On this website, users are looking up for ❝Hat Summer❞ and the SRP is populating with bikini suits.
The first thought is that something might be wrong with the search feature since the user's query has no relationship with bikinis.
However, if we consider what has been explained before, we must go further to figure out why this item is retrieved by the search algorithm (and many other items on the page!).
One step further!
On the SRP, we click on the first odd item named: ❝HAPPYBAY YELLOW❞ and try to find any trace of the two terms entered. Note that the URL shows https://www.bananamoon.com/us/catalogsearch/result/?q=Hat+Summer; indicating that it'll be retrieved items related to the term ❝Hat❞ and ❝Summer❞ as is adding one to another.
On the Product Detail Page of this item, after clicking on the ❝DESCRIPTION +❞ tab, the user finds the keyword summer as part of the Banana Moon Summer Collection that the bikini item belongs to, explaining why it's part of the items on the SRP.
Therefore, the behaviour that initially looked odd now has a reasonable explanation, and we can dismiss the possibility of a bug to continue testing the environment.
ADVICE: It’s always worth going the extra mile when it comes to work. This could mean a few simple clicks to move from guesswork to professional testing knowledge, but it can make all the difference in setting you apart from the rest.
The reminder of the week!
Device selection! Yes, this common mistake is easily avoidable by double-checking either the test cycle page or the bug form before submitting the report.

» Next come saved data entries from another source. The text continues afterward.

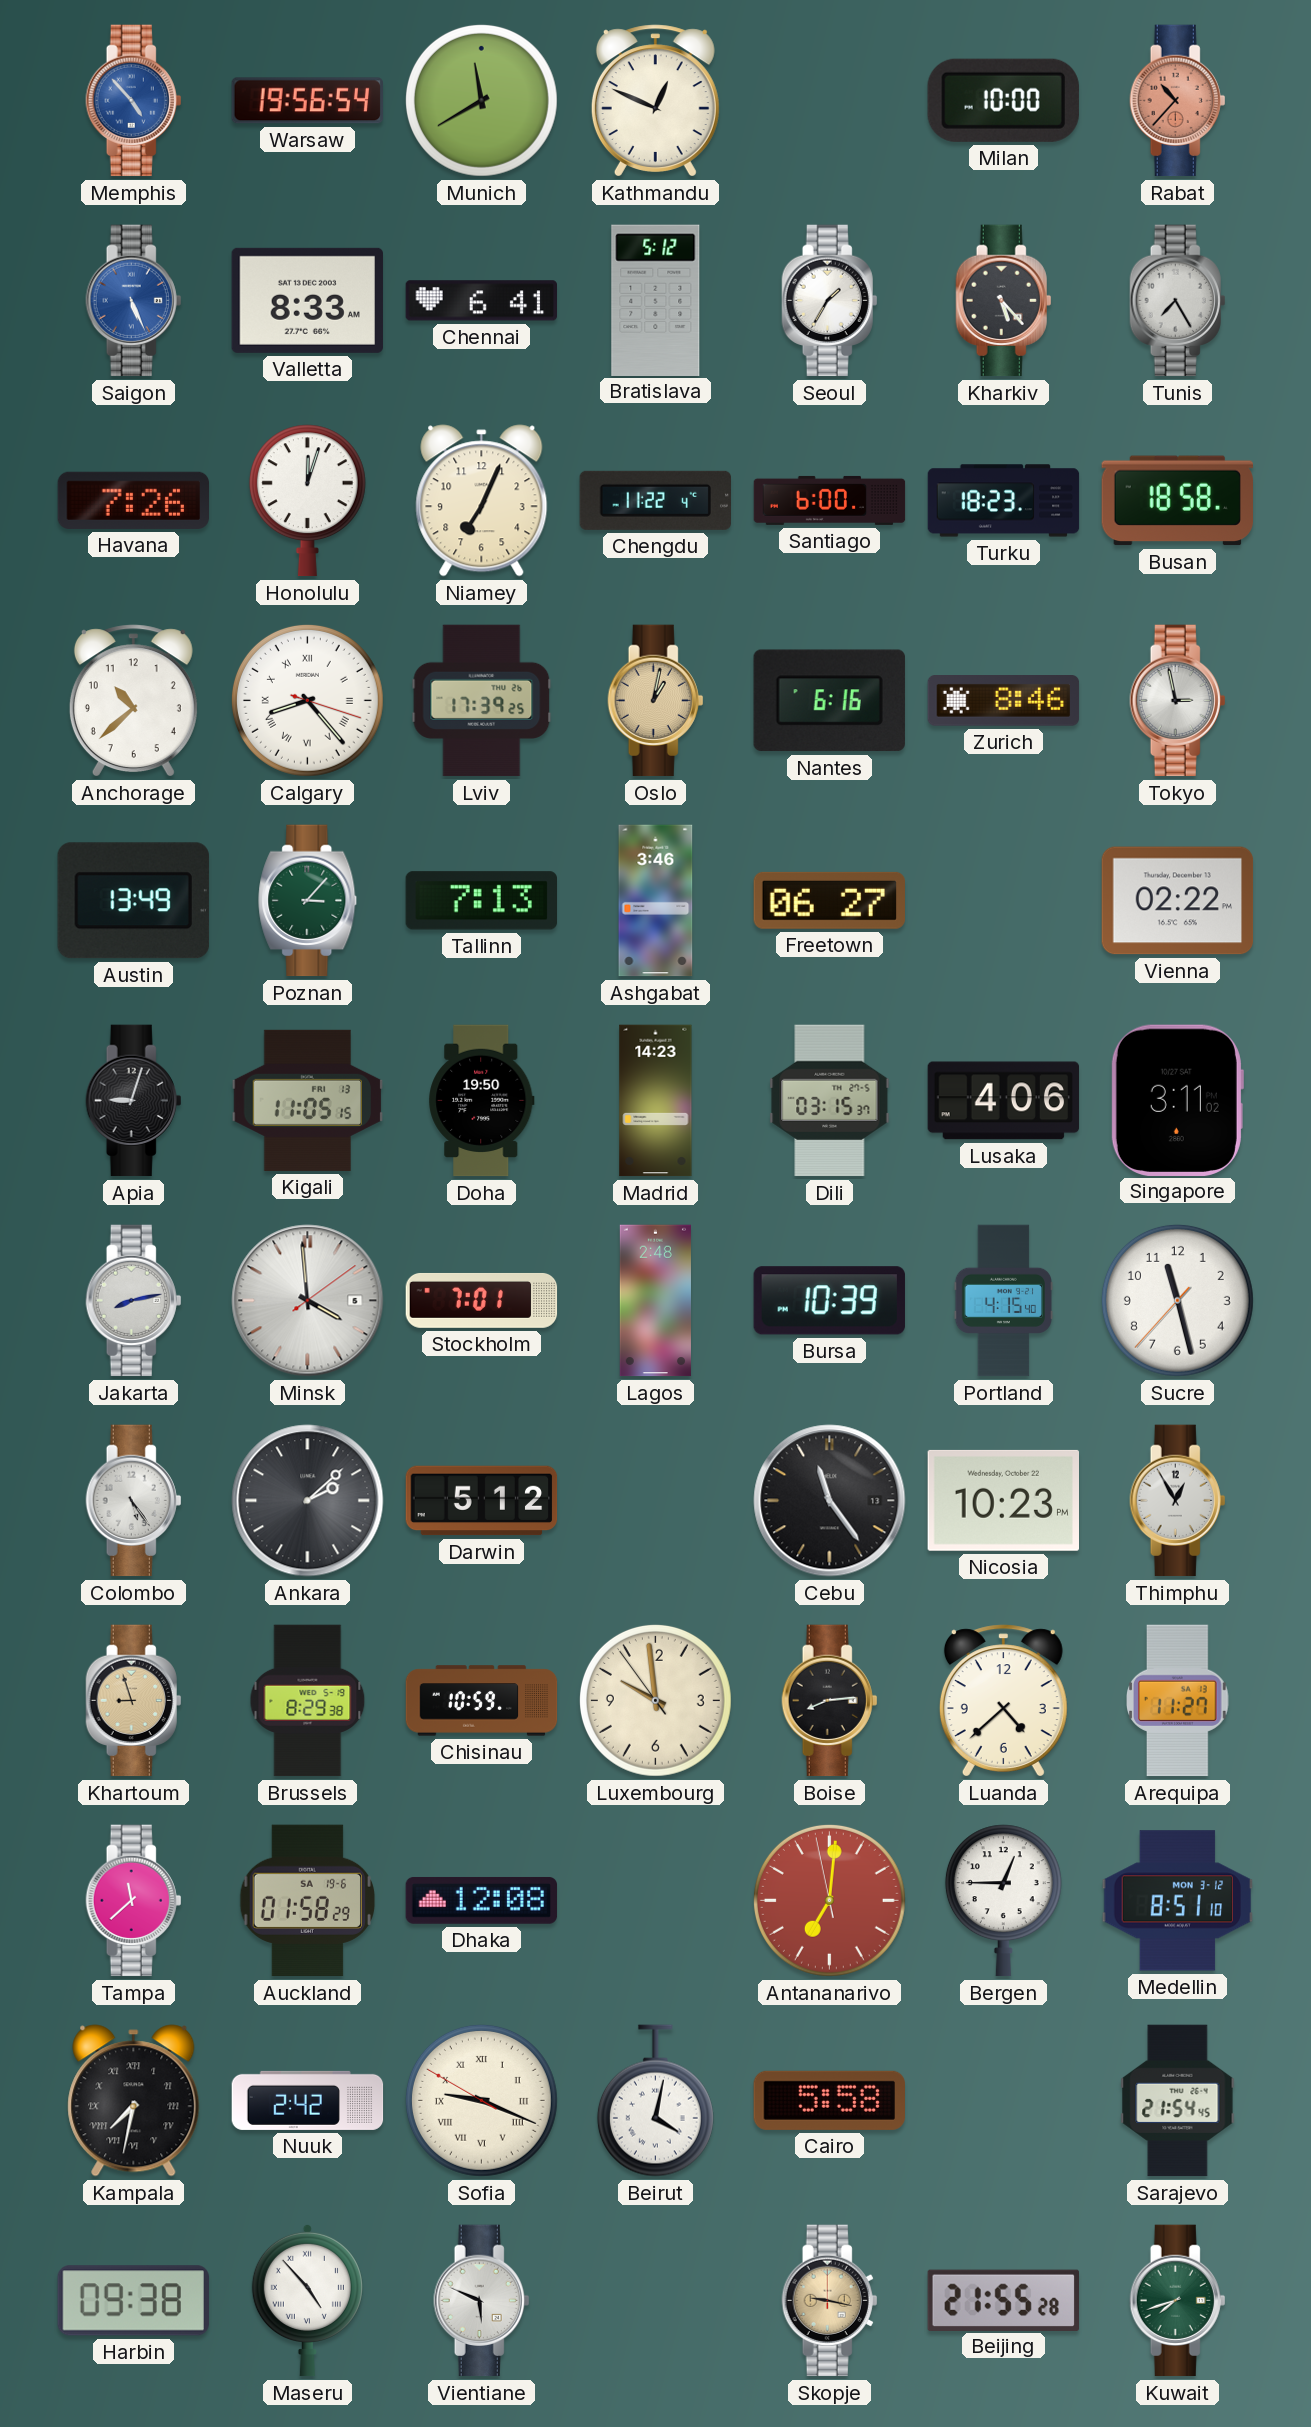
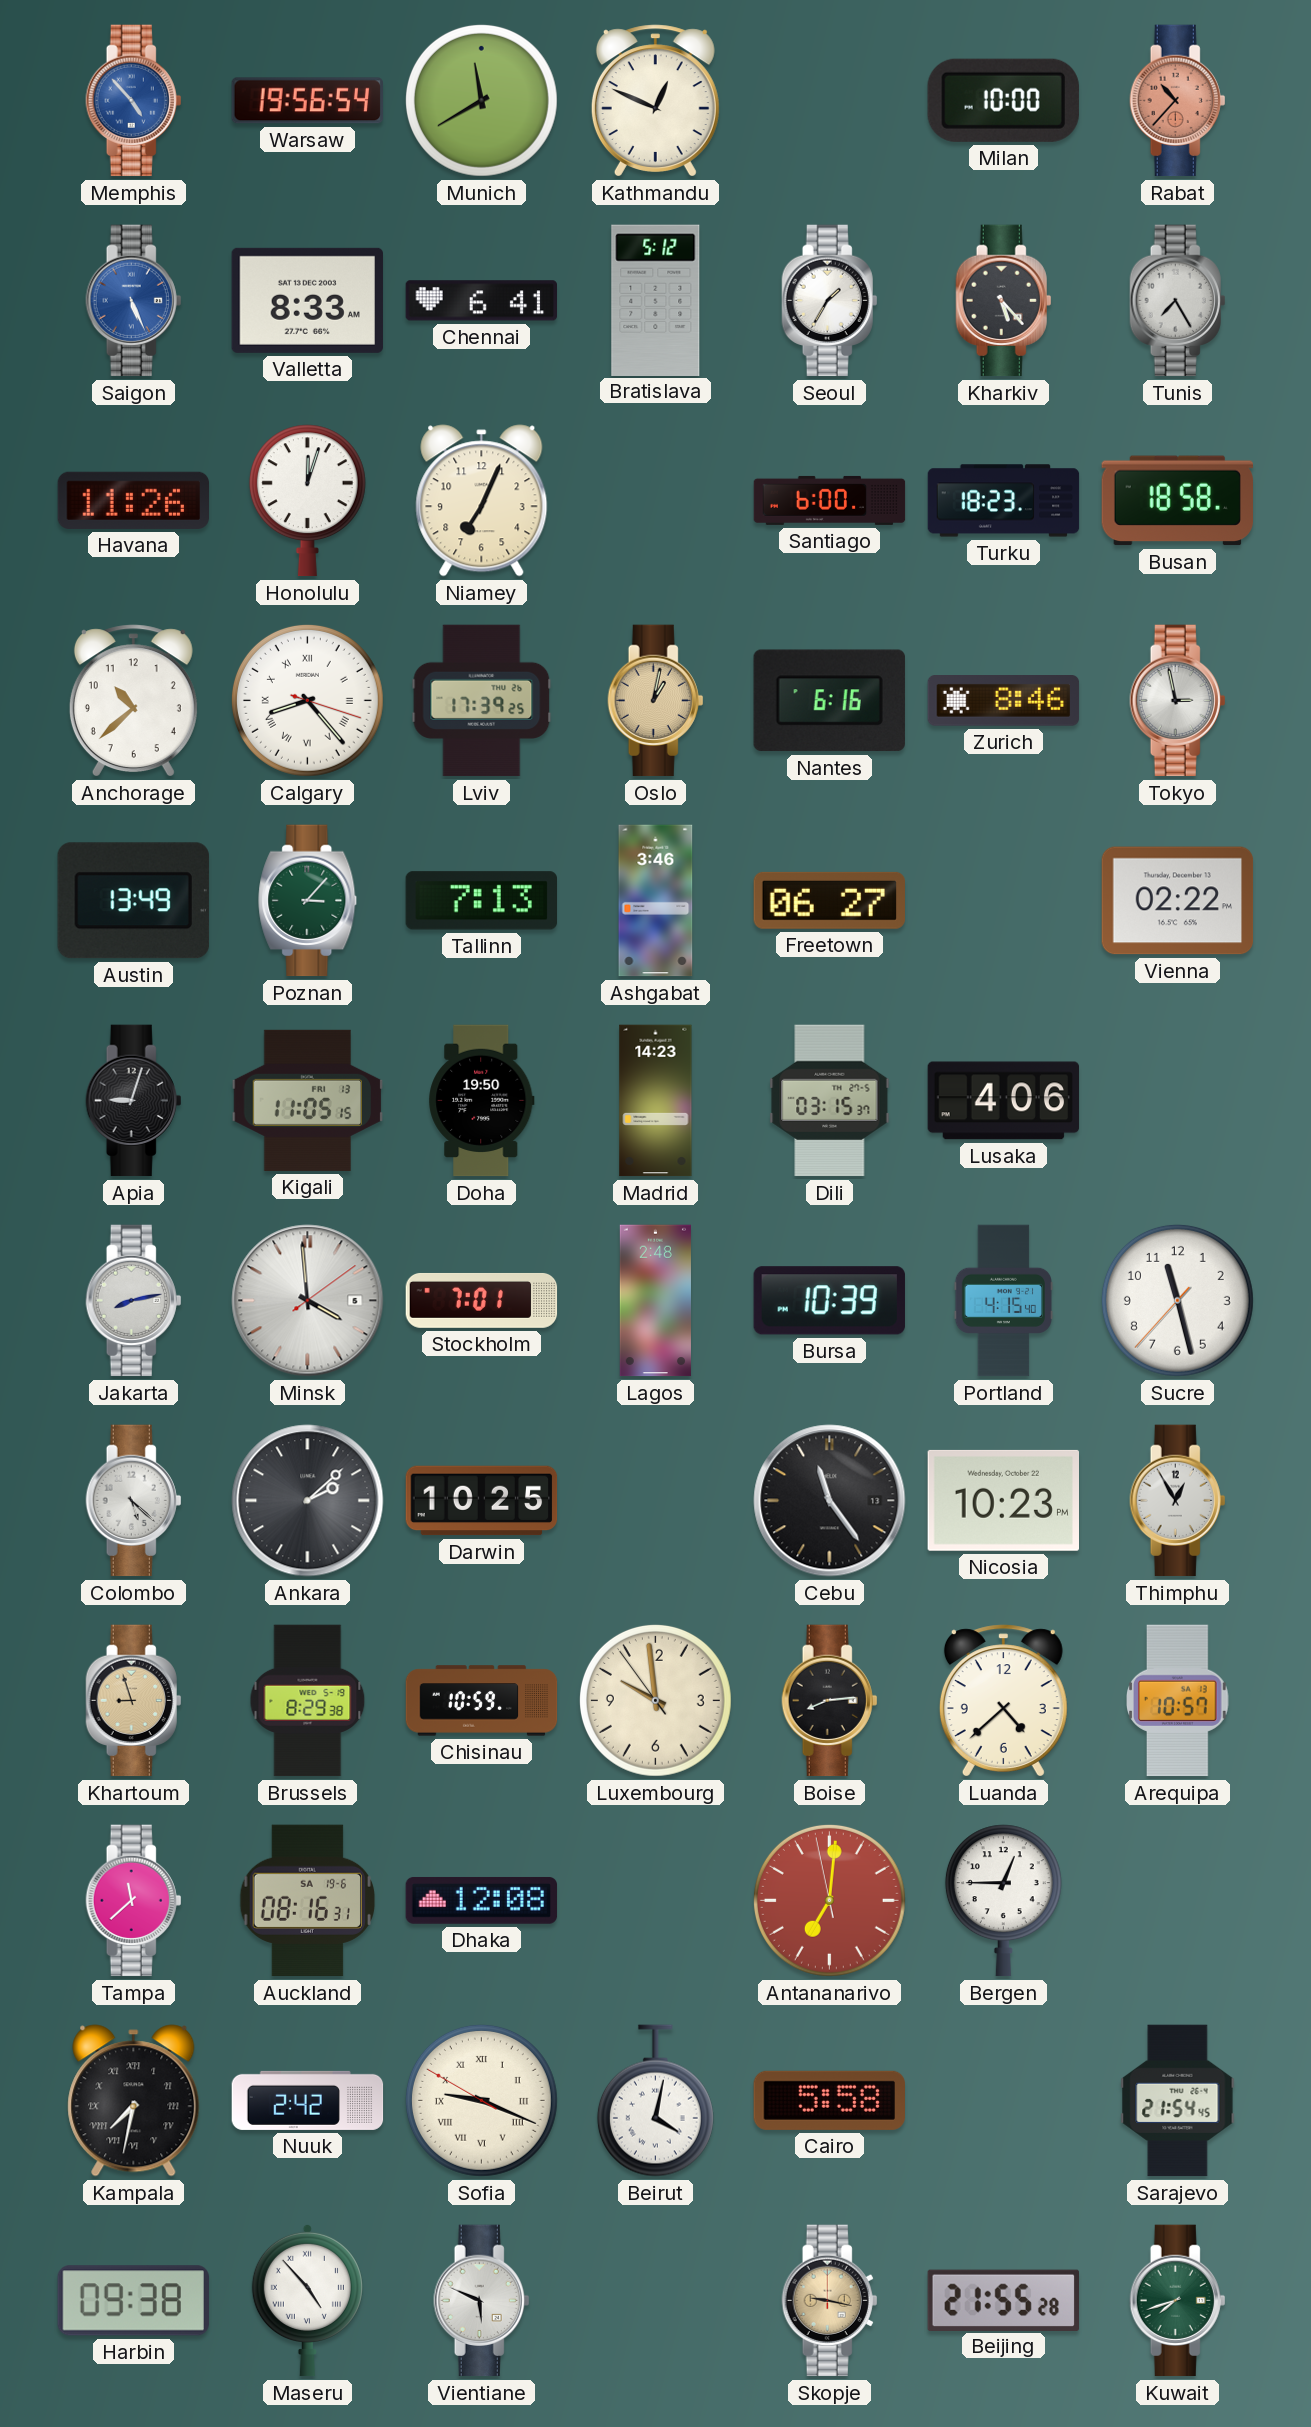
Havana: 7:26 -> 11:26
Chengdu: 11:22 -> none
Singapore: 3:11 -> none
Colombo: 5:24 -> 5:22
Darwin: 5:12 -> 10:25
Arequipa: 11:27 -> 10:57
Auckland: 01:58 -> 08:16
Medellin: 8:51 -> none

On the Desktop, you can identify the requested devices on the right panel:
On our mobile app, testNow, upon tapping on the ❝i❞ button at the top of every test cycle view:
How to avoid this simple but terrible mistake?
❝Before you hit the button Submit Bug, double check if you picked the correct bug type, severity, device and browser. If you select the wrong device and browser, you won't be able to change it after you submit a bug. You would need to delete it and resubmit it (if it wasn't reviewed by TL already).❞
ADVICE: Double-check, triple-check, even quadruple-check if necessary. It’s always better to be safe than sorry.